La rovine sono rovine, tutto è deteriorato, i soldi che cinque anni fa forse sarebbero bastati, oggi sicuramente non bastano più, ammesso che ci siano. All’interno della basilica cattedrale, dice chi è riuscito a entrarci superando barriere e porte sbarrate, sono cresciuti diversi cespugli e alberelli. La jungla tra gli stucchi e gli ori fasulli di un tempio rovinato al suolo nella parte centrale, il transetto tra abside e navata principale.
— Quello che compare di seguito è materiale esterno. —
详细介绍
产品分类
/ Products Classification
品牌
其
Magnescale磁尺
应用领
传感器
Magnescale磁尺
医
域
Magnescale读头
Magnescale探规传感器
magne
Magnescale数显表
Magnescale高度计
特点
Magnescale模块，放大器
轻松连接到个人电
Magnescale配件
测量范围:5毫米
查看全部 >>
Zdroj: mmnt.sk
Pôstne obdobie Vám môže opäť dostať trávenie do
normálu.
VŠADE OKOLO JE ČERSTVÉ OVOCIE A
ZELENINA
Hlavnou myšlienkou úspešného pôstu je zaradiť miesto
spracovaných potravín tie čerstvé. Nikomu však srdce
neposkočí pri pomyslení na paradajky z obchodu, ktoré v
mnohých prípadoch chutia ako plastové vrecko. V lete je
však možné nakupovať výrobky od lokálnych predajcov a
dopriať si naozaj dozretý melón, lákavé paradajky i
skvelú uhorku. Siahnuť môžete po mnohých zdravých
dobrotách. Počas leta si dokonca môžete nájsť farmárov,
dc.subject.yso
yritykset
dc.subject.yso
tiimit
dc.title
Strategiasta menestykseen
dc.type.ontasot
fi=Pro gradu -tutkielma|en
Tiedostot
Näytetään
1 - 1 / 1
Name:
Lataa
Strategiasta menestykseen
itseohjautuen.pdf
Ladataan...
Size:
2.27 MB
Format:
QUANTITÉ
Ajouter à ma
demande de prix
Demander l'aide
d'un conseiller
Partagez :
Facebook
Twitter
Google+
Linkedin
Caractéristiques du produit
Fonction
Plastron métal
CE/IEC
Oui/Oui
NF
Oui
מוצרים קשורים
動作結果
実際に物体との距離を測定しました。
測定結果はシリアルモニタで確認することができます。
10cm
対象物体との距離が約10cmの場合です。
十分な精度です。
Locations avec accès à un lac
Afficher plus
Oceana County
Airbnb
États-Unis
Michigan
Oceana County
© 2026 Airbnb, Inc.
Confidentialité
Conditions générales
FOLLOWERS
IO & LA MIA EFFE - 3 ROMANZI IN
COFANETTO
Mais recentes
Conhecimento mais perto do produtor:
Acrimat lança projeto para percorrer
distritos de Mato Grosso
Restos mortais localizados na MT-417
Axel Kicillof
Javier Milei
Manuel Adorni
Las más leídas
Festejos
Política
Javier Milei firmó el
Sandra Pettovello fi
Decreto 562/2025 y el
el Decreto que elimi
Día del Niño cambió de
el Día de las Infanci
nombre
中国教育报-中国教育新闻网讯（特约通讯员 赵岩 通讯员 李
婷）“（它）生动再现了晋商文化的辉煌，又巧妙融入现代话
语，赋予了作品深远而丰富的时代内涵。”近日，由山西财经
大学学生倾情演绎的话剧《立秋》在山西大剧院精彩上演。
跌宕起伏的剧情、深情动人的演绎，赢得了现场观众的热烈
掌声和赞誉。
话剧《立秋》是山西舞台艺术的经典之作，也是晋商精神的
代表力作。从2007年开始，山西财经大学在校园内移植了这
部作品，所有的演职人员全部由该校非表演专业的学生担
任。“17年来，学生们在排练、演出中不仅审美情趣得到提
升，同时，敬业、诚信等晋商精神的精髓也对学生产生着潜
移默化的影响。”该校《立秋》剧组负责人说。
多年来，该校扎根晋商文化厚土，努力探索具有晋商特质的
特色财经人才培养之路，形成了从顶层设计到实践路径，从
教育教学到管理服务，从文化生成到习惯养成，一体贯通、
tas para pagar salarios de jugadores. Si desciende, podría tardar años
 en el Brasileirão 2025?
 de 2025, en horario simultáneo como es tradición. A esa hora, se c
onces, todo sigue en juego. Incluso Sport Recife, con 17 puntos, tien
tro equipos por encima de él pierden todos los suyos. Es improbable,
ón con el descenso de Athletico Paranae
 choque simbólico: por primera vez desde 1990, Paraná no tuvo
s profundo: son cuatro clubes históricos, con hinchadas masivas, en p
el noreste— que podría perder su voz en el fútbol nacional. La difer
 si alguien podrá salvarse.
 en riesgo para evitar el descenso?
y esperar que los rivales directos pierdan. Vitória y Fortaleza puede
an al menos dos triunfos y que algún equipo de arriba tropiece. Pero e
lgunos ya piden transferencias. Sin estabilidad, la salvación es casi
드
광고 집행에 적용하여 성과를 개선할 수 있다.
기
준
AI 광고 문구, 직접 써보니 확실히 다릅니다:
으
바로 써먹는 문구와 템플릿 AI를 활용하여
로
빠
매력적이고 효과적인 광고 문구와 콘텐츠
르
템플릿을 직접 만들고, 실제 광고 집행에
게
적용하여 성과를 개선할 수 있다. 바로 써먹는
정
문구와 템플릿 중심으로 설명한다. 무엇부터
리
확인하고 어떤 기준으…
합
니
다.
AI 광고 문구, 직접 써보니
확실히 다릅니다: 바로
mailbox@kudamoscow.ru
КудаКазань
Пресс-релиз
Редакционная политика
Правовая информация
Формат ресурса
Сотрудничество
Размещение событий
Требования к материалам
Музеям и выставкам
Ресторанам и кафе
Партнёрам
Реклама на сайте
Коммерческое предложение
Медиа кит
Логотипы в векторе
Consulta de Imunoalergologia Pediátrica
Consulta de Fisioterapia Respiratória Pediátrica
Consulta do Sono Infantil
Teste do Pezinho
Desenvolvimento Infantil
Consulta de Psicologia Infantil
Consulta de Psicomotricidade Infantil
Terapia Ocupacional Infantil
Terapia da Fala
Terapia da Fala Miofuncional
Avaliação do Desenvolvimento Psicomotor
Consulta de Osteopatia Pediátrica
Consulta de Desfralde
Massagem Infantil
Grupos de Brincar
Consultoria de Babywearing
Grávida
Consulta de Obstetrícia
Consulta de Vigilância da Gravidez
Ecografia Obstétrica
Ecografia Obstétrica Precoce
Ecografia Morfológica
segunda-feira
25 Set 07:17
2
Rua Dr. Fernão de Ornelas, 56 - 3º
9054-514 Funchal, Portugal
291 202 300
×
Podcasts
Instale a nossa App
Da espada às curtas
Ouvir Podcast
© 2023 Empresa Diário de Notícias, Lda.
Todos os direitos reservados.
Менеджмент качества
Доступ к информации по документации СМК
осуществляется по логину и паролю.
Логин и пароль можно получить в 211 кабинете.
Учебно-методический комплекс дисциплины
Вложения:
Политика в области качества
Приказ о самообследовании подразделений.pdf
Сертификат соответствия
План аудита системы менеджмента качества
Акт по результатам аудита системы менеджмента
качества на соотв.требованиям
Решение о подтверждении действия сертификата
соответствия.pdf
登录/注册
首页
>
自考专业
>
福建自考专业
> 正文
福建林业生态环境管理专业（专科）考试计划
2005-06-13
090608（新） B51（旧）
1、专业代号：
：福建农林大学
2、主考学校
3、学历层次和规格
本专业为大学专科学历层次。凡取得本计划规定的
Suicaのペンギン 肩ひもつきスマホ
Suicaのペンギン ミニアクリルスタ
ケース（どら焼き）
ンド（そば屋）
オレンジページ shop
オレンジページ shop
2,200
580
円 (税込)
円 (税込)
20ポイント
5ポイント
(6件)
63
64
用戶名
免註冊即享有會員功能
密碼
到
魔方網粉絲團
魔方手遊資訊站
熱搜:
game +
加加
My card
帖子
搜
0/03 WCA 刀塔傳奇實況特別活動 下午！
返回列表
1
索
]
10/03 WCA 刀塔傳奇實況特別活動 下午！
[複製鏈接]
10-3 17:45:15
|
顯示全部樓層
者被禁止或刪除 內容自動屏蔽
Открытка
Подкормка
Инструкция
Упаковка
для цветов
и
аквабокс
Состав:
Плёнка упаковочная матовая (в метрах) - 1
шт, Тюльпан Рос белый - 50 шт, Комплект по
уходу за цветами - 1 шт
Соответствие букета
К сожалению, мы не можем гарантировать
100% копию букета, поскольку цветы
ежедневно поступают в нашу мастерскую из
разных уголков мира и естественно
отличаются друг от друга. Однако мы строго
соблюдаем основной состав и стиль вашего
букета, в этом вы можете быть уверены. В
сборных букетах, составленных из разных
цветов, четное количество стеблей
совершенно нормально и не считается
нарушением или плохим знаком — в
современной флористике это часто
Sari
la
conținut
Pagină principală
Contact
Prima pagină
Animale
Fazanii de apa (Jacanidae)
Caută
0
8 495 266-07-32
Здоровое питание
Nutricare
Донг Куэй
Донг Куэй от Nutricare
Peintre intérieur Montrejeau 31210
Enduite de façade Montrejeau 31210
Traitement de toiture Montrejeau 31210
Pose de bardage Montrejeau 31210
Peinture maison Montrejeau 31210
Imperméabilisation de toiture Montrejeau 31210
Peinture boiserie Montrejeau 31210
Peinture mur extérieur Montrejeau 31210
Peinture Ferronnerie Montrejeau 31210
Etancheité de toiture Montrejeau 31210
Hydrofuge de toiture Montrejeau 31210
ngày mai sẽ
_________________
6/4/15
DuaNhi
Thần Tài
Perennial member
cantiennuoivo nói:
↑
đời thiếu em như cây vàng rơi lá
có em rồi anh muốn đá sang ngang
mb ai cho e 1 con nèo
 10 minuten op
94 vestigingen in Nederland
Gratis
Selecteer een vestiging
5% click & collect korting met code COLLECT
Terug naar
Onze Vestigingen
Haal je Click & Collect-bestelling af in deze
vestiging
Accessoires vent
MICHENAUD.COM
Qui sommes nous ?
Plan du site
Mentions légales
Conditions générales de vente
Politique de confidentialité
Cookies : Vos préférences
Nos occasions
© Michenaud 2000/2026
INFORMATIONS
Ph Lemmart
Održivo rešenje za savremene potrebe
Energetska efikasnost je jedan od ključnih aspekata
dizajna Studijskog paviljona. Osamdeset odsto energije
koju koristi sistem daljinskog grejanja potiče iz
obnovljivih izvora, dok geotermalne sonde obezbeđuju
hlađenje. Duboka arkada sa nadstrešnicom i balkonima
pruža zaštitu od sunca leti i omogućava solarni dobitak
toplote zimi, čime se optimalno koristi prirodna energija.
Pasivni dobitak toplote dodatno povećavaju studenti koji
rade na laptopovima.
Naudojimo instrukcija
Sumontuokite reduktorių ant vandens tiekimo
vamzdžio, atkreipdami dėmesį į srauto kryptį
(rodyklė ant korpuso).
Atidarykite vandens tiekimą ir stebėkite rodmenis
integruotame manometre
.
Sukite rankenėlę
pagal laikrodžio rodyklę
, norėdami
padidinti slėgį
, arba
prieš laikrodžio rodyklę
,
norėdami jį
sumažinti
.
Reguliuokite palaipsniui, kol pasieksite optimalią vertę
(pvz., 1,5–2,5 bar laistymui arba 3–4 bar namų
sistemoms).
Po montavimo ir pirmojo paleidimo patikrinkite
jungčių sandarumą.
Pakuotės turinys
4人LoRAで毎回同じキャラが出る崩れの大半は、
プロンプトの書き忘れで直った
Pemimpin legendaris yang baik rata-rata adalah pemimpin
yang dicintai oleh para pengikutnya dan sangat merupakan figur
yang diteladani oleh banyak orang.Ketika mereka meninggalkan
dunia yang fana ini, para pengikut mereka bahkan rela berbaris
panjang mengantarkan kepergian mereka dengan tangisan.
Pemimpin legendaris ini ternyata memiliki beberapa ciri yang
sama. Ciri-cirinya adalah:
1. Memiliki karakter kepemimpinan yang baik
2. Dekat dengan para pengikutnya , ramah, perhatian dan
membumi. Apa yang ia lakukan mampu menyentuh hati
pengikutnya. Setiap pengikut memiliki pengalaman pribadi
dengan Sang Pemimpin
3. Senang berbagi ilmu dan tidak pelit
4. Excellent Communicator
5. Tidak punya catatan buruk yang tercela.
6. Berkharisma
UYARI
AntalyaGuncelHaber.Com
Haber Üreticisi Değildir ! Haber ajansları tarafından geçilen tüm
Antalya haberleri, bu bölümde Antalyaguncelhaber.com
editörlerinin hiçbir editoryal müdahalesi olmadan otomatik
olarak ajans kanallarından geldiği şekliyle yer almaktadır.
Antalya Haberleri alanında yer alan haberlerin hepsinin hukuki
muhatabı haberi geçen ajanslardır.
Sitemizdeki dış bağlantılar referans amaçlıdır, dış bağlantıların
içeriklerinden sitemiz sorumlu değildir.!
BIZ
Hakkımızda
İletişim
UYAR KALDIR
San Massimo è sempre stata una brutta chiesa, almeno per quanto riguarda la facciata su Piazza Duomo, che a sua volta è sempre stata una piazza grande, ma sciatta e male arredata. Gli orribili lampioni a globi sempre sporchi, con fili elettrici appesi e attaccati da ambulanti e bancarellari. Pavimentazione sconnessa, sporca e spesso anche maleodorante. Il profilo irregolare degli edifici attorno all’ellisse della vasta piazza. Insomma, il luogo potrebbe essere molto più bello, se ci si affidasse ad architetti di buon nome e si eseguissero interventi non certo costosi.
Oggi, ovviamente, è tutto peggiorato, la vitalità di un tempo non c’è più, molti palazzi ed edifici (anche restaurati) sono vuoti, l’illuminazione nella zona è un disastro, e le scorrerie di ladri e vandali praticamente ogni notte (l’ultima ai danni dello storico bar Nurzia) sono la regola, ormai lì come in tutta la città .
La celebrazione del patrono in questo 2015 avviene in questo contesto. Da sei anni. Se fossimo in altri tempi (ma forse in parte ancora ci siamo) fedeli e fanatici direbbero che una città senza la sua chiesa, la sua cattedrale, è senza volto, senza presente, senza conforto.